The sensus communis: Civic discourse in Kant's republicanism
Civil Society
Political Theory
Freedom
Abstract
The Sensus Communis: Civic discourse and progress toward perpetual peace
Panel: "Kant's Republicanism and the Highest Political Good"
True to his Enlightenment roots, Kant is committed to the idea of progress. For him, specifically, the telos of the progress of the human being is what he names Perpetual Peace—a moral world achieved through the enactment of just, stable political orders, and the existence of ethical communities. Under the auspices of perpetual peace, there is no international strife, a condition that allows for internal flourishing within states. More concretely, Kant outlines what he takes to be requisite for perpetual peace with respect to individual nation states, namely, a republican constitution. These states, he argues, are less likely to go to war. His republicanism is, in most respects, typical for those who form a part of the social contract tradition—a division of powers and a representative government.
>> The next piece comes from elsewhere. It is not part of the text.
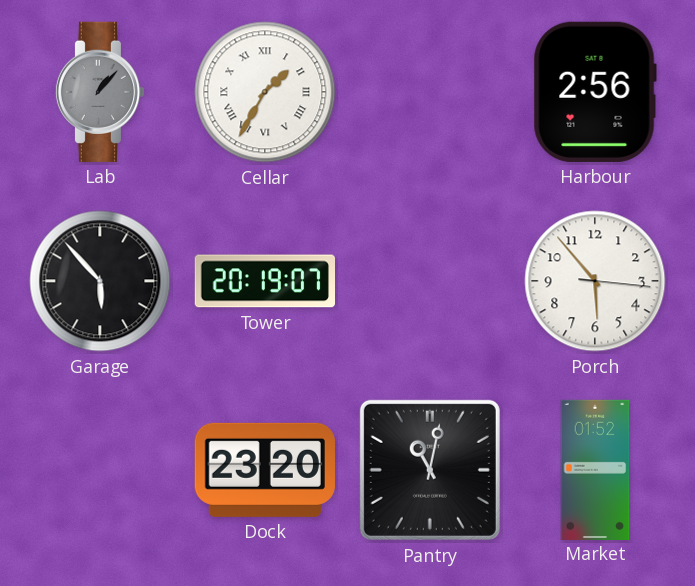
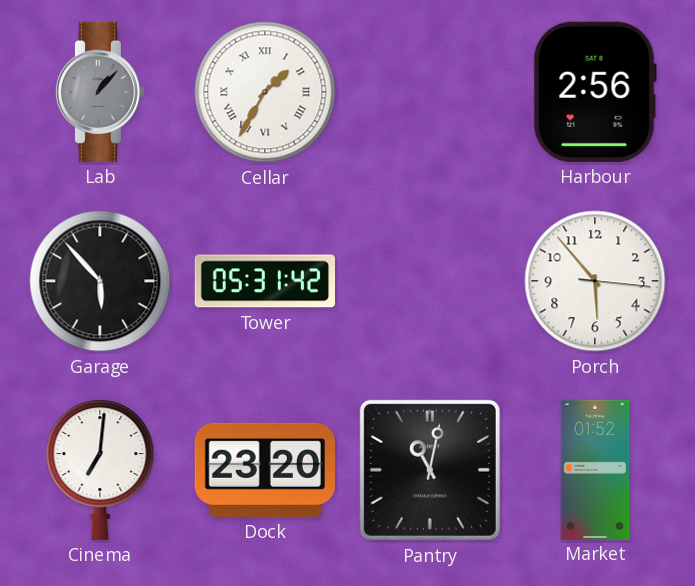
Tower: 20:19 -> 05:31
Cinema: none -> 7:01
It is only in the context of republicanism that the laws a state enacts can best approximate the form of universality, or, justice.
What is truly distinctive about Kant’s republicanism, I contend, is what drives it forward toward perfection and the attainment of the highest political good. Free speech, for Kant, is a necessary part of how republican governments can do the very thing they are meant to with respect to law. It is principally through the exercise of free speech that laws are subject to the measure of universality; public critique offers the means by which defects in law can be discerned, articulated, and submitted for change.
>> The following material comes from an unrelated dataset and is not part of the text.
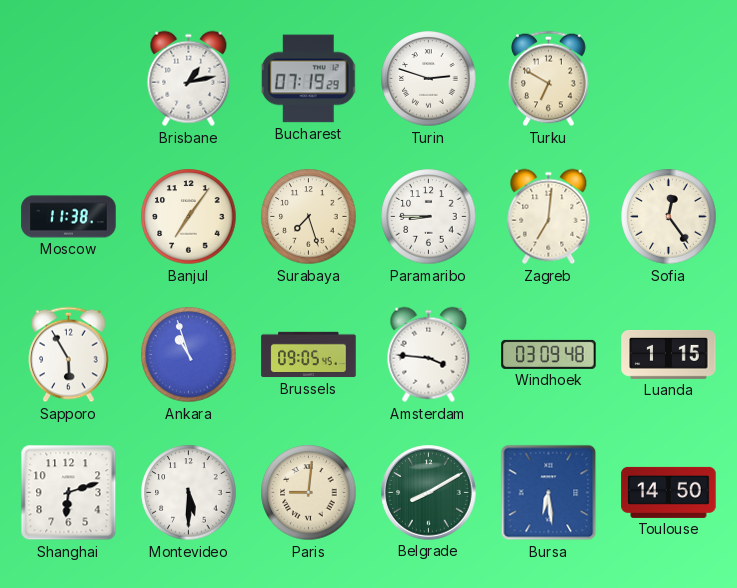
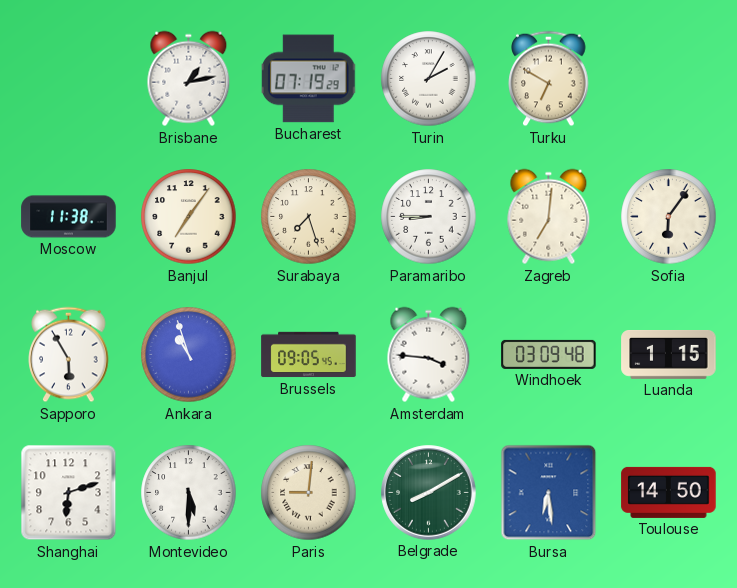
Turin: 2:48 -> 2:05
Sofia: 12:24 -> 6:06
Perhaps even more notable, however, is that Kant associates the sensus communis—an aesthetic category—with the very Enlightenment goals under which a republican government is articulated. In this essay, I will take up how Kant’s notion of the sensus communis as developed in the Critique of Judgment can play a central role in Kant’s political theory. The sensus communis can give us real insight into how free speech may actually take shape. While the ultimate measure of a law is its universal (i.e., moral) form, and free speech must aim at this, Kant gives no indication of how such necessary and integral civic discourse is to be enacted. His notion of the sensus commnunis as it is conceived in the context of beauty, however, offers a more concrete delineation of what the exercise of free speech under a republican government might look like. The sensus communis serves as such a delineation not only because of its embodiment of enlightenment ideals of a universal standpoint, etc., but because of the ability judgments made based on it have to expand our concepts. This is the same expansive quality that Kant associates with progress in moral judgments. The sensus communis, then, emerges as a key resource for understanding how republicanism can succeed in realizing its aims of creating and enacting just laws, and ultimately reaching the perpetual peace for which it is destined.